There are all sorts of culinary food subscriptions out there - cheese, bacon, wine. Every few months a package of kitchen goodness is delivered to your door for you to enjoy with family and friends. I love those ideas and have been known to gift them as well. Pomora isn’t just a fun food delivery service. Four times a year you’ll get a package of olive oil delivered to you with updates on your tree and how the rest of the grove is doing. You’ll have access to year round superior olive oil from your very own tree in Italy! That’s pretty special. And what a unique gift idea! I am an affiliate, so if you are interested in adopting a tree and receiving your very own oil, click here (or any of the times Pomora is hyperlinked in this post.)

It’s summertime in New York City and one of my go to recipes is gazpacho. No oven, no stove. No cook time! With the help of a food processor or a well-sharpened knife, you’ve got a raw and vibrant bowl of vegetable soup in literal minutes. Many times I’ll garnish my cold soup with avocado chunks or a handful of herbs. This time I drizzled my gazpacho with Pomora olive oil and my soup was transported to a new level of flavor; fruity, spicy, grassy rich olive flavor that clings to each spoonful of summery vegetable goodness.

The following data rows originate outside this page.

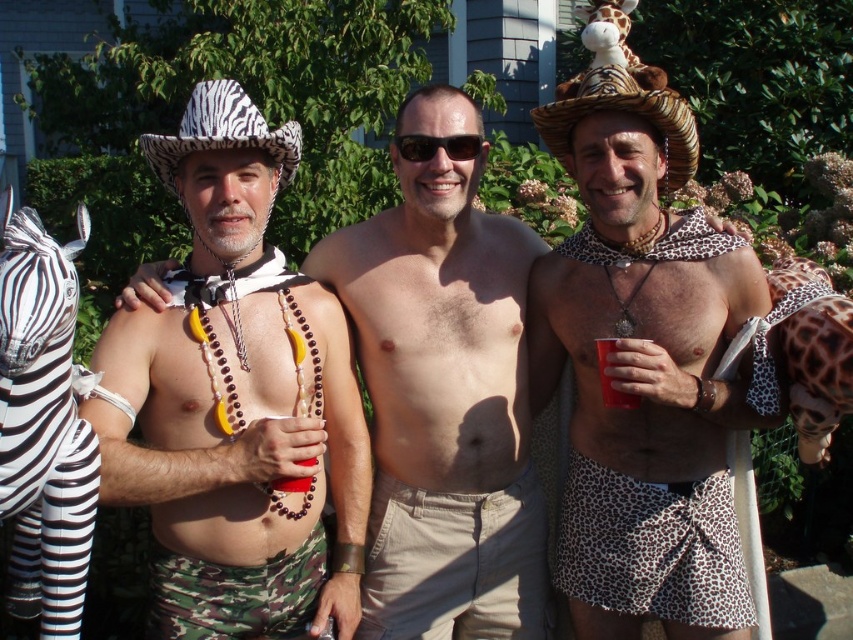 Does point (169, 316) come in front of point (207, 577)?

That is False.

Can you confirm if camouflage shorts at center is positioned above camouflage fabric shorts at center?

Yes, camouflage shorts at center is above camouflage fabric shorts at center.

Describe the element at coordinates (236, 401) in the screenshot. Image resolution: width=853 pixels, height=640 pixels. I see `camouflage shorts at center` at that location.

Locate an element on the screen. This screenshot has height=640, width=853. camouflage shorts at center is located at coordinates (236, 401).

Does leopard print shorts at center appear on the right side of red plastic cup at center?

→ Yes, leopard print shorts at center is to the right of red plastic cup at center.

Based on the photo, is leopard print shorts at center shorter than red plastic cup at center?

In fact, leopard print shorts at center may be taller than red plastic cup at center.

Is point (680, 577) farther from camera compared to point (618, 396)?

Yes, it is behind point (618, 396).

Where is `leopard print shorts at center`? This screenshot has height=640, width=853. leopard print shorts at center is located at coordinates (642, 365).

Is point (611, 484) in front of point (310, 572)?

No, it is not.

Is point (636, 506) positioned behind point (170, 582)?

Yes.

The image size is (853, 640). I want to click on leopard print fabric skirt at center, so click(x=653, y=547).

Locate an element on the screen. This screenshot has width=853, height=640. leopard print fabric skirt at center is located at coordinates (653, 547). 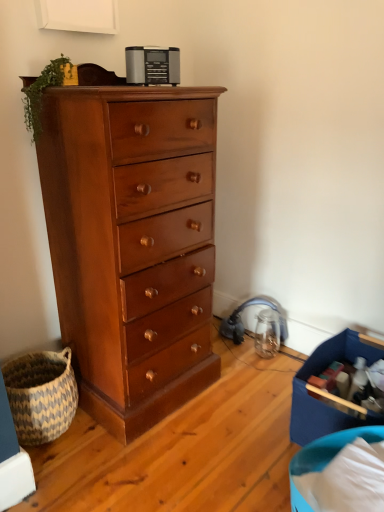 Question: In terms of size, does natural woven basket at lower left appear bigger or smaller than shiny brown wood chest of drawers at left?

Choices:
 (A) small
 (B) big

Answer: (A)

Question: Do you think natural woven basket at lower left is within shiny brown wood chest of drawers at left, or outside of it?

Choices:
 (A) inside
 (B) outside

Answer: (B)

Question: Considering the real-world distances, which object is closest to the natural woven basket at lower left?

Choices:
 (A) satin silver radio at upper center
 (B) blue fabric storage box at lower right
 (C) shiny brown wood chest of drawers at left

Answer: (C)

Question: Which object is positioned closest to the shiny brown wood chest of drawers at left?

Choices:
 (A) blue fabric storage box at lower right
 (B) natural woven basket at lower left
 (C) satin silver radio at upper center

Answer: (B) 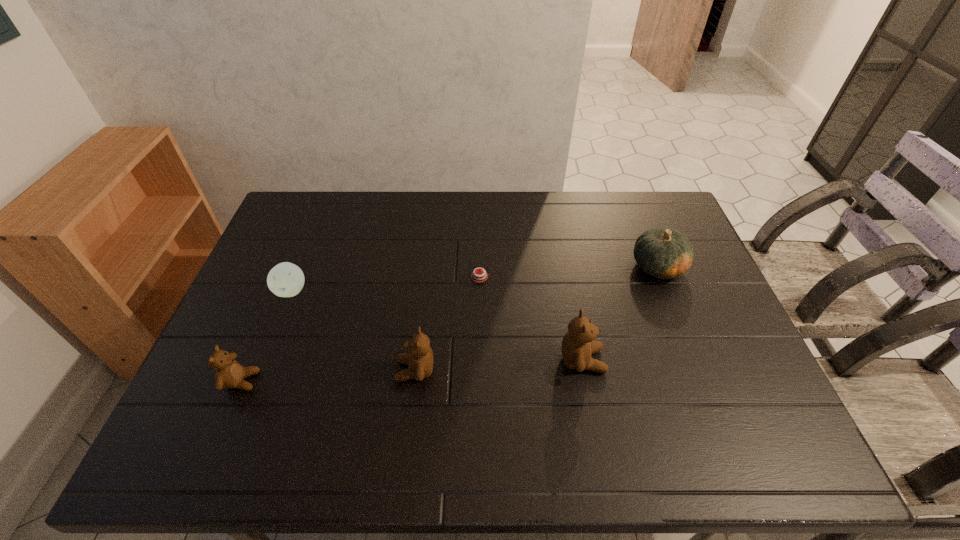 You are a GUI agent. You are given a task and a screenshot of the screen. Output one action in this format:
    pyautogui.click(x=<x>, y=<y>)
    Task: Click on the free location at the far edge of the desktop
    
    Given the screenshot: What is the action you would take?
    pyautogui.click(x=418, y=213)

I want to click on free spot at the near edge of the desktop, so (x=484, y=386).

In the image, there is a desktop. At what (x,y) coordinates should I click in order to perform the action: click on vacant space at the right edge. Please return your answer as a coordinate pair (x, y). Looking at the image, I should click on (682, 278).

Image resolution: width=960 pixels, height=540 pixels. In the image, there is a desktop. What are the coordinates of `free space at the far left corner` in the screenshot? It's located at (301, 204).

Identify the location of free space at the far right corner of the desktop. (632, 216).

Locate an element on the screen. vacant space in between the rightmost teddy bear and the fourth object from right to left is located at coordinates (499, 366).

At what (x,y) coordinates should I click in order to perform the action: click on free space between the gourd and the third object from right to left. Please return your answer as a coordinate pair (x, y). Looking at the image, I should click on (569, 272).

Where is `free space between the second teddy bear from right to left and the shortest object`? This screenshot has height=540, width=960. free space between the second teddy bear from right to left and the shortest object is located at coordinates (447, 323).

Find the location of a particular element. The image size is (960, 540). free space between the chocolate cake and the apple is located at coordinates (386, 284).

You are a GUI agent. You are given a task and a screenshot of the screen. Output one action in this format:
    pyautogui.click(x=<x>, y=<y>)
    Task: Click on the vacant area that lies between the second tallest teddy bear and the second object from right to left
    The height and width of the screenshot is (540, 960).
    Given the screenshot: What is the action you would take?
    pyautogui.click(x=499, y=366) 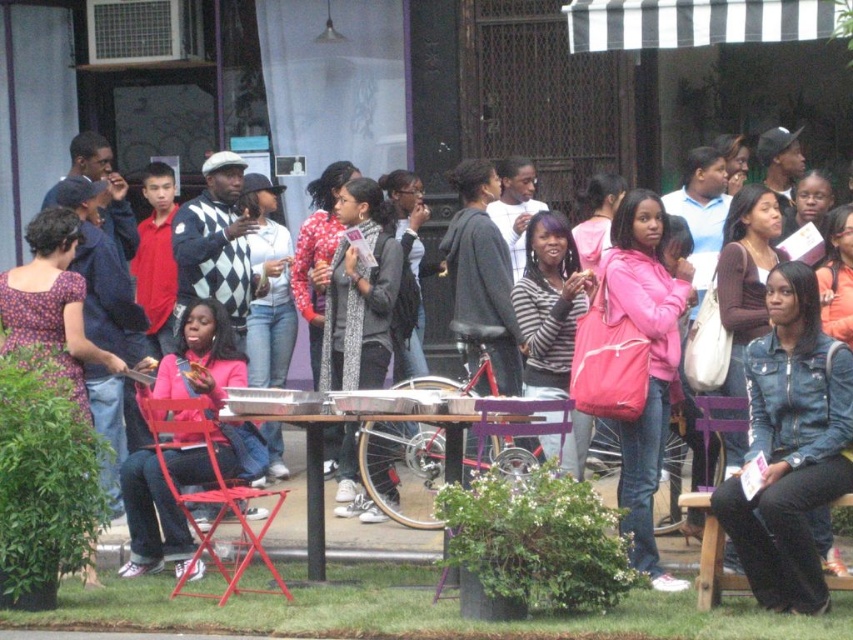 Who is higher up, pink fabric backpack at center or purple wood chair at center?

pink fabric backpack at center is higher up.

This screenshot has width=853, height=640. In order to click on pink fabric backpack at center in this screenshot , I will do pos(207,257).

Image resolution: width=853 pixels, height=640 pixels. I want to click on pink fabric backpack at center, so click(207, 257).

Can you confirm if patterned scarf at center is positioned to the right of purple wood chair at center?

No, patterned scarf at center is not to the right of purple wood chair at center.

Who is positioned more to the left, patterned scarf at center or purple wood chair at center?

patterned scarf at center

Locate an element on the screen. The width and height of the screenshot is (853, 640). patterned scarf at center is located at coordinates (358, 292).

Between patterned scarf at center and wooden table at center, which one is positioned lower?

wooden table at center

Between patterned scarf at center and wooden table at center, which one has more height?

Standing taller between the two is patterned scarf at center.

At what (x,y) coordinates should I click in order to perform the action: click on patterned scarf at center. Please return your answer as a coordinate pair (x, y). Looking at the image, I should click on (x=358, y=292). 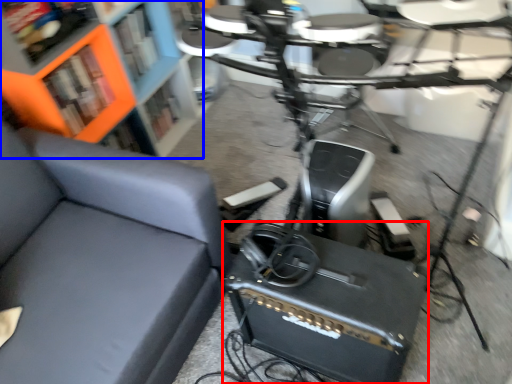 Question: Which object appears closest to the camera in this image, speaker (highlighted by a red box) or bookcase (highlighted by a blue box)?

Choices:
 (A) speaker
 (B) bookcase

Answer: (A) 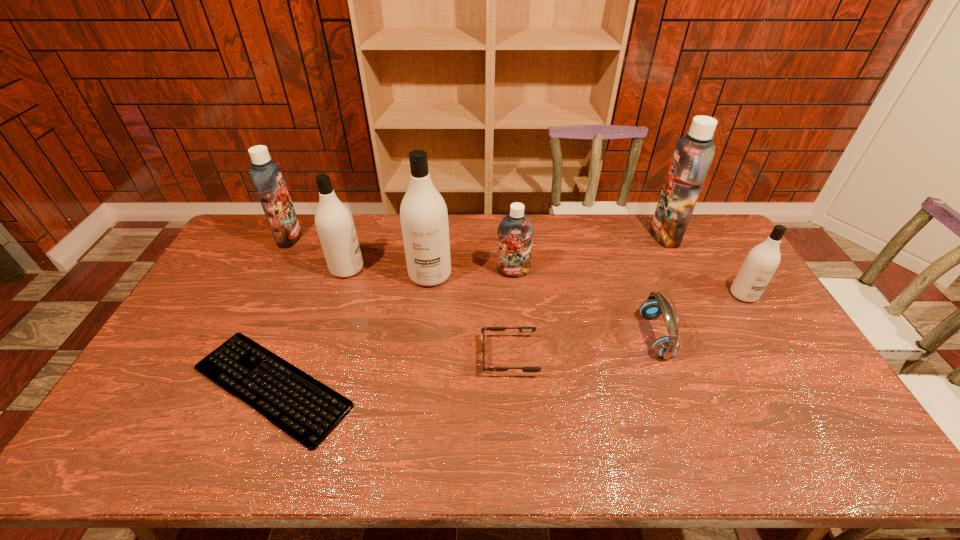 Identify the location of free space located 0.290m on the front-facing side of the second white shampoo from left to right. The image size is (960, 540). (420, 362).

Locate an element on the screen. This screenshot has height=540, width=960. vacant space located on the front label of the leftmost blue shampoo is located at coordinates (354, 238).

Where is `free space located 0.220m on the front-facing side of the leftmost white shampoo`? This screenshot has height=540, width=960. free space located 0.220m on the front-facing side of the leftmost white shampoo is located at coordinates (427, 268).

Where is `free spot located on the front label of the second blue shampoo from right to left`? The height and width of the screenshot is (540, 960). free spot located on the front label of the second blue shampoo from right to left is located at coordinates (516, 321).

You are a GUI agent. You are given a task and a screenshot of the screen. Output one action in this format:
    pyautogui.click(x=<x>, y=<y>)
    Task: Click on the vacant space located on the front-facing side of the rightmost object
    This screenshot has width=960, height=540.
    Given the screenshot: What is the action you would take?
    pyautogui.click(x=792, y=373)

Where is `free space located 0.060m on the ear cups of the seventh object from left to right`? The width and height of the screenshot is (960, 540). free space located 0.060m on the ear cups of the seventh object from left to right is located at coordinates (624, 335).

Locate an element on the screen. The image size is (960, 540). free space located on the ear cups of the seventh object from left to right is located at coordinates (580, 335).

Find the location of `free space located on the ear cups of the seventh object from left to right`. free space located on the ear cups of the seventh object from left to right is located at coordinates (537, 335).

Identify the location of vacant space located on the temples of the sunglasses. (411, 356).

Locate an element on the screen. The width and height of the screenshot is (960, 540). vacant space located on the temples of the sunglasses is located at coordinates (435, 356). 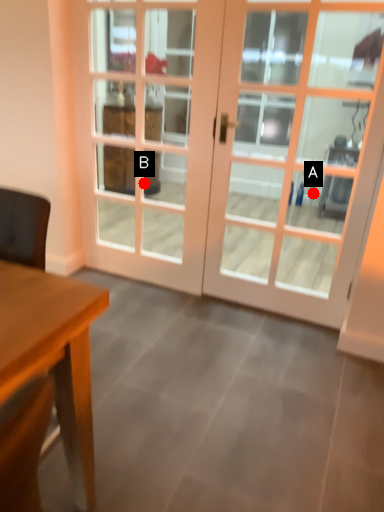 Question: Two points are circled on the image, labeled by A and B beside each circle. Which point is closer to the camera?

Choices:
 (A) A is closer
 (B) B is closer

Answer: (A) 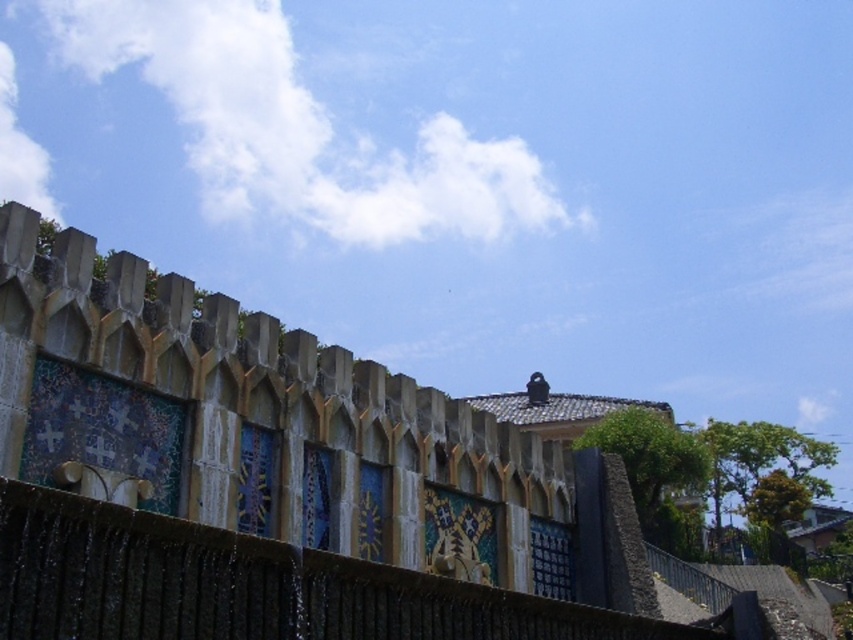 Question: Can you confirm if smooth concrete fence at center is positioned above smooth concrete fence at lower center?

Choices:
 (A) no
 (B) yes

Answer: (B)

Question: Does smooth concrete fence at center appear under smooth concrete fence at lower center?

Choices:
 (A) no
 (B) yes

Answer: (A)

Question: Observing the image, what is the correct spatial positioning of smooth concrete fence at center in reference to smooth concrete fence at lower center?

Choices:
 (A) above
 (B) below

Answer: (A)

Question: Which of the following is the farthest from the observer?

Choices:
 (A) (218, 368)
 (B) (202, 634)

Answer: (A) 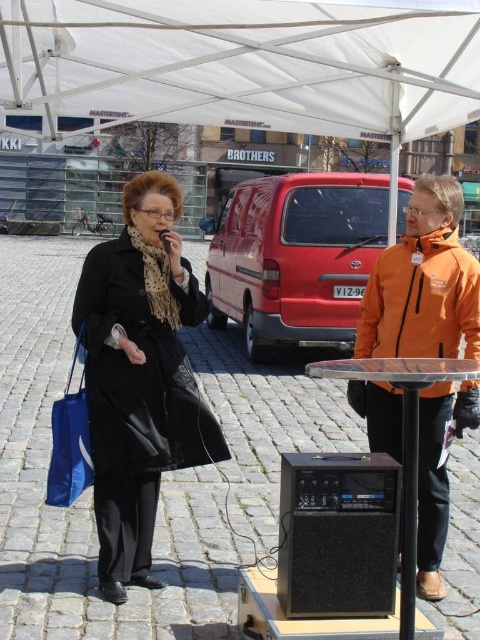 Question: Which object is farther from the camera taking this photo?

Choices:
 (A) black leather coat at center
 (B) white fabric canopy at upper center

Answer: (A)

Question: Among these objects, which one is farthest from the camera?

Choices:
 (A) black leather coat at center
 (B) black matte speaker at lower center
 (C) white fabric canopy at upper center
 (D) matte black microphone at center

Answer: (D)

Question: Which object is positioned closest to the black leather coat at center?

Choices:
 (A) black matte speaker at lower center
 (B) white fabric canopy at upper center

Answer: (A)

Question: From the image, what is the correct spatial relationship of white fabric canopy at upper center in relation to black leather coat at center?

Choices:
 (A) right
 (B) left

Answer: (A)

Question: Observing the image, what is the correct spatial positioning of white fabric canopy at upper center in reference to black matte speaker at lower center?

Choices:
 (A) below
 (B) above

Answer: (B)

Question: Does white fabric canopy at upper center appear over matte black microphone at center?

Choices:
 (A) yes
 (B) no

Answer: (A) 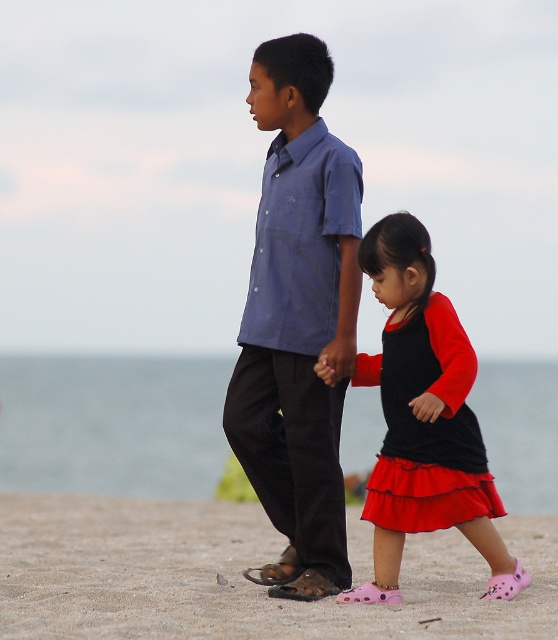 Does brown leather sandal at lower center have a larger size compared to pink croc sandal at lower right?

Indeed, brown leather sandal at lower center has a larger size compared to pink croc sandal at lower right.

What do you see at coordinates (276, 570) in the screenshot? I see `brown leather sandal at lower center` at bounding box center [276, 570].

Which is in front, point (281, 584) or point (512, 573)?

Point (512, 573) is in front.

Locate an element on the screen. The image size is (558, 640). brown leather sandal at lower center is located at coordinates (276, 570).

Can you confirm if sandy beach at lower center is positioned above pink croc sandal at lower right?

No, sandy beach at lower center is not above pink croc sandal at lower right.

Does sandy beach at lower center appear on the right side of pink croc sandal at lower right?

In fact, sandy beach at lower center is to the left of pink croc sandal at lower right.

Between point (489, 634) and point (517, 589), which one is positioned behind?

Point (517, 589)

In order to click on sandy beach at lower center in this screenshot , I will do `click(237, 576)`.

Who is more forward, (335, 252) or (430, 442)?

Point (430, 442)

Is matte blue shirt at center bigger than black matte dress at lower right?

Yes.

You are a GUI agent. You are given a task and a screenshot of the screen. Output one action in this format:
    pyautogui.click(x=<x>, y=<y>)
    Task: Click on the matte blue shirt at center
    This screenshot has width=558, height=640.
    Given the screenshot: What is the action you would take?
    pyautogui.click(x=299, y=314)

Where is `matte blue shirt at center`? The height and width of the screenshot is (640, 558). matte blue shirt at center is located at coordinates (299, 314). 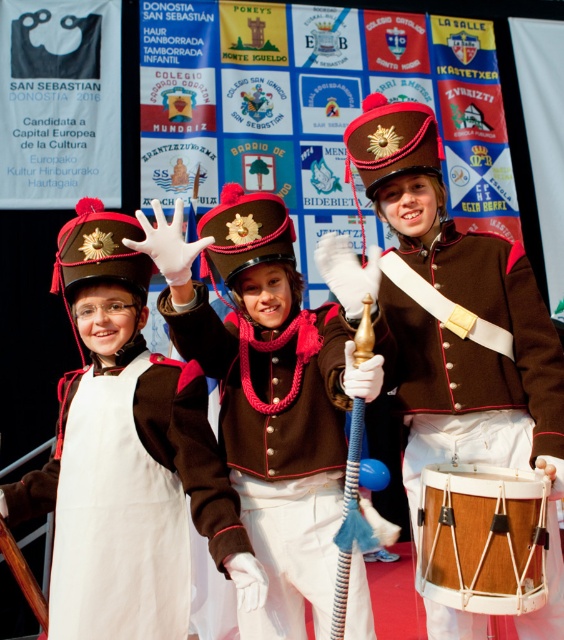 Can you confirm if brown woolen jacket at center is smaller than white felt dress at center?

No.

Does brown woolen jacket at center have a lesser height compared to white felt dress at center?

No, brown woolen jacket at center is not shorter than white felt dress at center.

Is point (274, 525) closer to viewer compared to point (29, 506)?

Yes.

This screenshot has height=640, width=564. What are the coordinates of `brown woolen jacket at center` in the screenshot? It's located at (277, 461).

Is brown matte uniform at center thinner than wooden drum at center?

No.

This screenshot has width=564, height=640. Find the location of `brown matte uniform at center`. brown matte uniform at center is located at coordinates (470, 355).

Where is `brown matte uniform at center`? brown matte uniform at center is located at coordinates (470, 355).

Between brown matte uniform at center and white felt dress at center, which one appears on the right side from the viewer's perspective?

brown matte uniform at center

Does brown matte uniform at center have a larger size compared to white felt dress at center?

Correct, brown matte uniform at center is larger in size than white felt dress at center.

You are a GUI agent. You are given a task and a screenshot of the screen. Output one action in this format:
    pyautogui.click(x=<x>, y=<y>)
    Task: Click on the brown matte uniform at center
    
    Given the screenshot: What is the action you would take?
    pyautogui.click(x=470, y=355)

What are the coordinates of `brown matte uniform at center` in the screenshot? It's located at (470, 355). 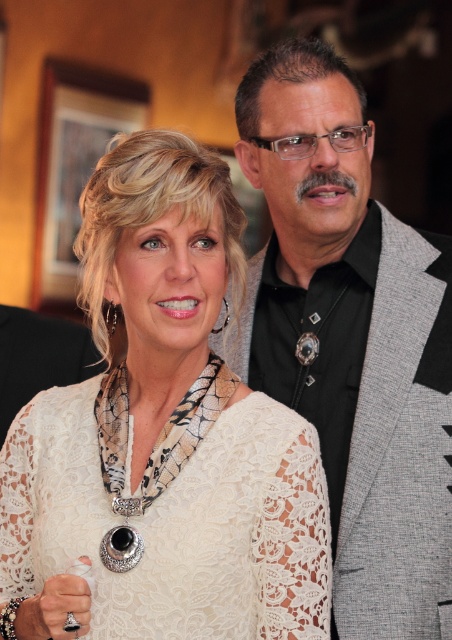 Which is below, white lace dress at center or gray textured suit at right?

white lace dress at center is below.

From the picture: Is white lace dress at center thinner than gray textured suit at right?

Incorrect, white lace dress at center's width is not less than gray textured suit at right's.

Where is `white lace dress at center`? white lace dress at center is located at coordinates (161, 438). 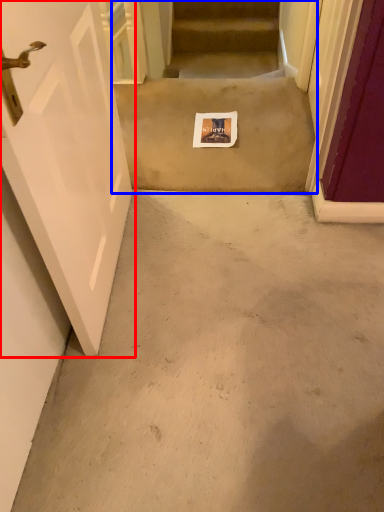 Question: Which point is further to the camera, door (highlighted by a red box) or escalator (highlighted by a blue box)?

Choices:
 (A) door
 (B) escalator

Answer: (B) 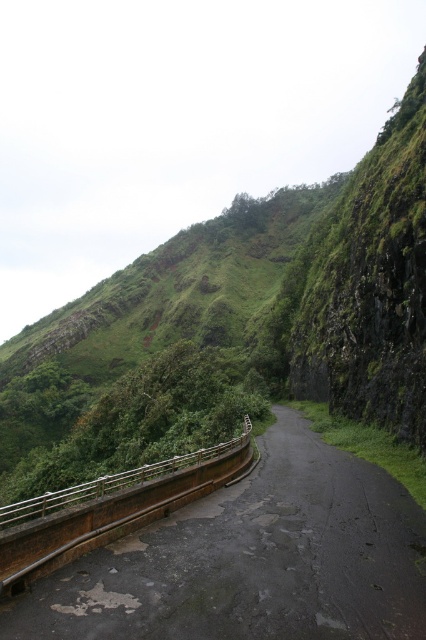 Question: Which point is closer to the camera taking this photo?

Choices:
 (A) (16, 557)
 (B) (247, 481)

Answer: (A)

Question: Which object is farther from the camera taking this photo?

Choices:
 (A) metallic gray rail at lower left
 (B) dark asphalt road at center

Answer: (A)

Question: Does dark asphalt road at center have a larger size compared to metallic gray rail at lower left?

Choices:
 (A) no
 (B) yes

Answer: (A)

Question: Is dark asphalt road at center below metallic gray rail at lower left?

Choices:
 (A) no
 (B) yes

Answer: (A)

Question: Does dark asphalt road at center appear on the left side of metallic gray rail at lower left?

Choices:
 (A) yes
 (B) no

Answer: (B)

Question: Which point is farther to the camera?

Choices:
 (A) (40, 604)
 (B) (161, 470)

And while you’re chopping your vegetables, take some time to think about what you do and what makes it special. Think about what sets you apart from your peers or competitors. How can you improve? What is working? What seems stale in your offerings? I always say it takes very little effort to be extraordinary. Just go one extra step, do one more thing, take one more minute because it makes a difference. And that difference is what makes something special.

Gazpacho

  • 2 cups finely chopped tomatoes
  • 1 cup finely chopped cucumber
  • 2 bell peppers finely chopped
  • 1 handful finely chopped cilantro 
  • 4 garlic cloves minced
  • 1 jalapeño, seeded and finely chopped
  • 1 cup finely diced red onion
  • 2 quarts tomato based vegetable juice
  • 1 teaspoon cumin
  • 1 teaspoon salt
  • 1 teaspoon ground black pepper
  • 1 teaspoon paprika 
  • 1/2 teaspoon celery salt
  • 2 tablespoons lime juice
  • 1 tablespoon vinegar
  • Drizzle generously with Pomora Olive Oil

If you are using a food processor, pulse the vegetables separately to control texture. I start with tomatoes, dump them into a large bowl, then cucumbers, then the peppers. I process the garlic, jalapeño, and cilantro all together. I hand dice the onion so it won't make the soup too bitter by the blades releasing all the juices. Once the vegetables are prepped, I pour in the tomato juice, lime juice, and vinegar. Lastly, I add the seasonings, tasting to see if the gazpacho needs more salt or pepper or vinegar. Drizzle with olive oil. Serve cold.